#### [THE PROBLEM]
Extract the final stretch of the data: the line that contains "ब्यावर जिला राजसमंद" and every line after it, unaltered, and no other lines.

#### [EXTRACTED DATA]
◆ ◆ ◆ ◆ ◆
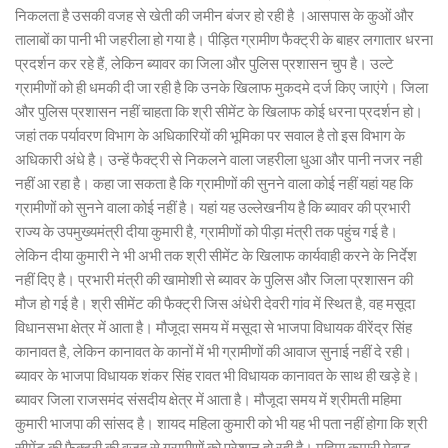
निकलता है उसकी वजह से खेती की जमीन बंजर हो रही है ।आसपास के कुओं और
तालाबों का पानी भी जहरीला हो गया है। पीड़ित ग्रामीण फैक्ट्री के बाहर लगातार धरना
प्रदर्शन कर रहे हैं, लेकिन ब्यावर का जिला और पुलिस प्रशासन चुप है। उल्टे
ग्रामीणों को ही धमकी दी जा रही है कि उनके खिलाफ मुकदमे दर्ज किए जाएंगे। जिला
और पुलिस प्रशासन नहीं चाहता कि श्री सीमेंट के खिलाफ कोई धरना प्रदर्शन हो।
जहां तक पर्यावरण विभाग के अधिकारियों की भूमिका पर सवाल है तो इस विभाग के
अधिकारी अंधे है। उन्हें फैक्ट्री से निकलने वाला जहरीला धुआ और पानी नजर नही
नहीं आ रहा है। कहा जा सकता है कि ग्रामीणों की सुनने वाला कोई नहीं यहां यह कि
ग्रामीणों को सुनने वाला कोई नहीं है। यहां यह उल्लेखनीय है कि ब्यावर की प्रभारी
राज्य के उपमुख्यमंत्री दीया कुमारी है, ग्रामीणों को पीड़ा मंत्री तक पहुंच गई है।
लेकिन दीया कुमारी ने भी अभी तक श्री सीमेंट के खिलाफ कार्यवाही करने के निर्देश
नहीं दिए है। प्रभारी मंत्री की खामोशी से ब्यावर के पुलिस और जिला प्रशासन की
मौज हो गई है। श्री सीमेंट की फैक्ट्री जिस अंधेरी देवरी गांव में स्थित है, वह मसूदा
विधानसभा क्षेत्र में आता है। मौजूदा समय में मसूदा से भाजपा विधायक वीरेंद्र सिंह
कानावत है, लेकिन कानावत के कानों में भी ग्रामीणों की आवाज सुनाई नहीं दे रही।
ब्यावर के भाजपा विधायक शंकर सिंह रावत भी विधायक कानावत के साथ ही खड़े हे।
ब्यावर जिला राजसमंद संसदीय क्षेत्र में आता है। मौजूदा समय में श्रीमती महिमा
कुमारी भाजपा की सांसद है। शायद महिला कुमारी को भी यह भी पता नहीं होगा कि श्री
सीमेंट की फैक्ट्री की वजह से ग्रामीणों को परेशान हो रही है। महिमा कुमारी मेवाड़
◆ ◆ ◆ ◆ ◆
#### [EXPECTED ANSWER]
ब्यावर जिला राजसमंद संसदीय क्षेत्र में आता है। मौजूदा समय में श्रीमती महिमा
कुमारी भाजपा की सांसद है। शायद महिला कुमारी को भी यह भी पता नहीं होगा कि श्री
सीमेंट की फैक्ट्री की वजह से ग्रामीणों को परेशान हो रही है। महिमा कुमारी मेवाड़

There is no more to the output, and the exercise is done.